▽

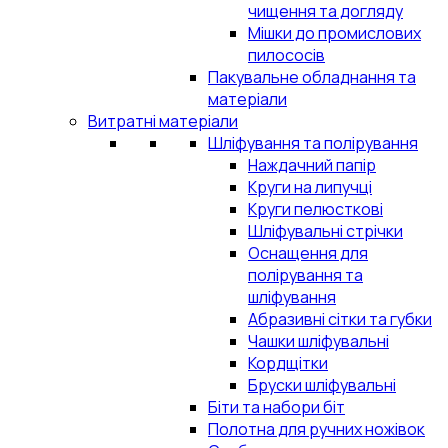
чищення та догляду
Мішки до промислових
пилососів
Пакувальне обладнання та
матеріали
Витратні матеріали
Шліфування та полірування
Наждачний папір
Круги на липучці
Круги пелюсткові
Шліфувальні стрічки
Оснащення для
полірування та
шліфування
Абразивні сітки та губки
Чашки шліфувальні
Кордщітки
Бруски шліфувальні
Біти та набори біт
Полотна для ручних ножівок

△
▽

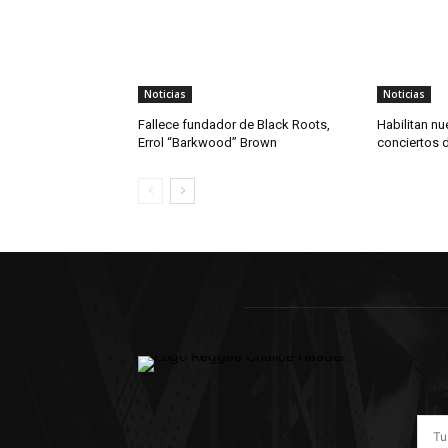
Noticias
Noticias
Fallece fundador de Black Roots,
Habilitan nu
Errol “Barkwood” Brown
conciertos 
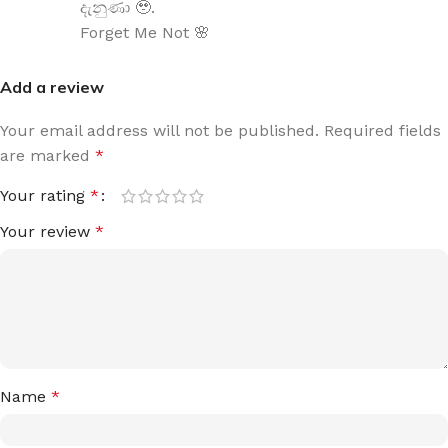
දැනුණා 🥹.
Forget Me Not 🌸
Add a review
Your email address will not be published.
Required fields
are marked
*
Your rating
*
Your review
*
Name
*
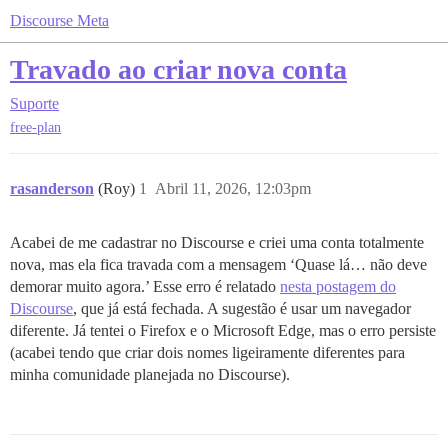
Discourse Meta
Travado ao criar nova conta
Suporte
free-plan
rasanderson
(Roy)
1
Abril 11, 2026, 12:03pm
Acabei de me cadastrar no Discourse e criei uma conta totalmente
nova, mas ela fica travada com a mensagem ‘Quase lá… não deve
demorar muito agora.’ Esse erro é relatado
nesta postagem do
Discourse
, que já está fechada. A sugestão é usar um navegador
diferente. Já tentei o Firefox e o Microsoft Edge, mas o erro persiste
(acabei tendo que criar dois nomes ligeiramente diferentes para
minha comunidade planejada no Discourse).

△
▽

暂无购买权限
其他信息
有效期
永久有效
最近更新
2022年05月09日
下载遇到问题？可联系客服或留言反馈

△

● **Work item**
Take the lines above from the one containing "Витратні матеріали" down to the one containing "Полотна для ручних ножівок", and transcribe them exactly, both ends included.

● **Finished exercise**
Витратні матеріали
Шліфування та полірування
Наждачний папір
Круги на липучці
Круги пелюсткові
Шліфувальні стрічки
Оснащення для
полірування та
шліфування
Абразивні сітки та губки
Чашки шліфувальні
Кордщітки
Бруски шліфувальні
Біти та набори біт
Полотна для ручних ножівок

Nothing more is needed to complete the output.